Among the lines below, which ones contain the word "CORPORATION"? Copy every such line.

(DATA EXTRACT Opens)

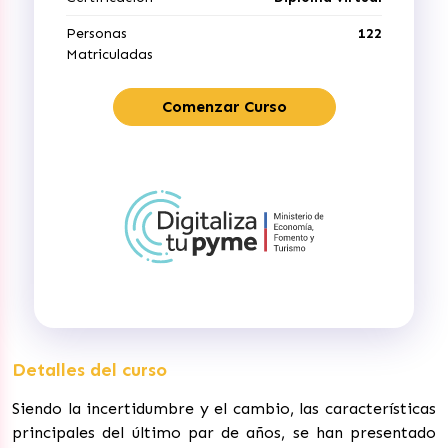
Personas
122
Matriculadas
Comenzar Curso
Detalles del curso
Siendo la incertidumbre y el cambio, las características
principales del último par de años, se han presentado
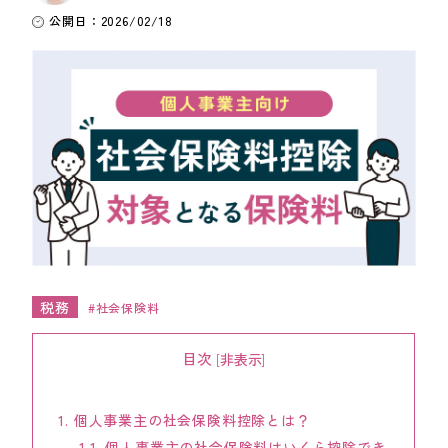
公開日：2026/02/18
ワンストップ士業サポート
建設業者様向け
ADMINISTRATIVE SCRIVENER CORPORATION
キークレア行政書士法人
建設業関連サポート
ワンストップ士業サポート
建設業者様向け
税務
社会保険料
SOCIAL AND LABOR CORPORATION
キークレア社会保険労務士法人
目次
[
非表示
]
REAL ESTATE CORPORATION
キークレア不動産株式会社
1.
個人事業主の社会保険料控除とは？
1.1.
個人事業主の社会保険料はいくら控除でき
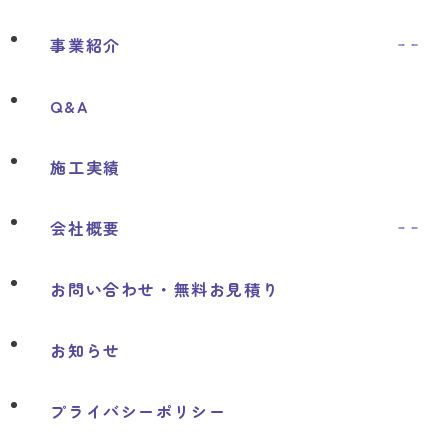
事業紹介
ソーラー事業について
Q&A
選ばれる理由
施工実績
取扱メーカー
会社概要
ショールームのご案内
お問い合わせ・
無料お見積り
お知らせ
プライバシーポリシー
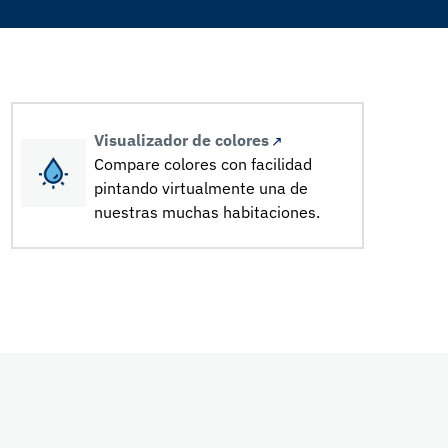
Visualizador de colores
Compare colores con facilidad
pintando virtualmente una de
nuestras muchas habitaciones.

(DATA EXTRACT Closes)

WRITTEN SOLUTION ::
ADMINISTRATIVE SCRIVENER CORPORATION
SOCIAL AND LABOR CORPORATION
REAL ESTATE CORPORATION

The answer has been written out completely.